Jargon-Busting Guide to Data Terms

Single Source of Truth terminology  explained

Creating a single source of truth is a pre-requisite for today’s data-driven business. At PTR we specialise in advising you on what that might look like as well as creating the trusted repository itself. As we explain in this comprehensive article Your Single Source of Truth – What is it and how do I get it? there are many options.

The basic concepts outlined in the piece are straightforward and we highly recommend you have a read if you are considering a data project, but the terminology can be baffling and so we have created a jargon-busting guide to data terms to help. You might also find the article AI Decoded - Beyond the Buzzwords useful too!

 

Single Source of Truth (SSOT)

A Single Source of Truth (SSOT) is a centralised data repository that brings together information from many different systems across your business. It breaks down silos and gives everyone access to the same trusted data. Always up to date, it eliminates inconsistencies and acts as a backbone for both AI applications and an overarching data-driven strategy.

Data Lake

data lake is a centralised storage system that holds raw, unprocessed data in its original format (like files, videos, or database dumps) until you need it. Think of it as a "catch-all bucket" for everything your organisation generates – sales records, social media posts, sensor data, etc.

While a data lake can store all your data in one place, it’s not automatically a trustworthy source. The raw data is like random items in a cupboard – you need governance (labels, expiration dates etc) and tools to make it reliable.

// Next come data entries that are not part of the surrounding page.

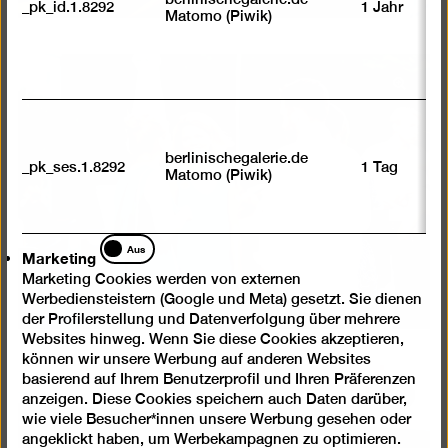
_pk_id.1.8292
1 Jahr
Matomo (Piwik)
Bild
in
einer
Lightb
berlinischegalerie.de
_pk_ses.1.8292
1 Tag
Matomo (Piwik)
öffnen
Marketing
Aus
Marketing
Marketing Cookies werden von externen
Werbediensteistern (Google und Meta) gesetzt. Sie dienen
der Profilerstellung und Datenverfolgung über mehrere
Websites hinweg. Wenn Sie diese Cookies akzeptieren,
können wir unsere Werbung auf anderen Websites
basierend auf Ihrem Benutzerprofil und Ihren Präferenzen
anzeigen. Diese Cookies speichern auch Daten darüber,
Bild
wie viele Besucher*innen unsere Werbung gesehen oder
in
angeklickt haben, um Werbekampagnen zu optimieren.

Adding structure and rules will help transform the raw data into a single source of truth

Data Warehouse

A data warehouse is a structured storage system designed to hold processed, organised data ready for analysis – like a library where books are sorted by category. It transforms raw data from multiple sources (sales systems, apps, etc) into consistent formats for use in reports and business intelligence.

It consolidates data from multiple sources into a relational format, serving as an organisation’s "single source of truth" for reporting and decision-making.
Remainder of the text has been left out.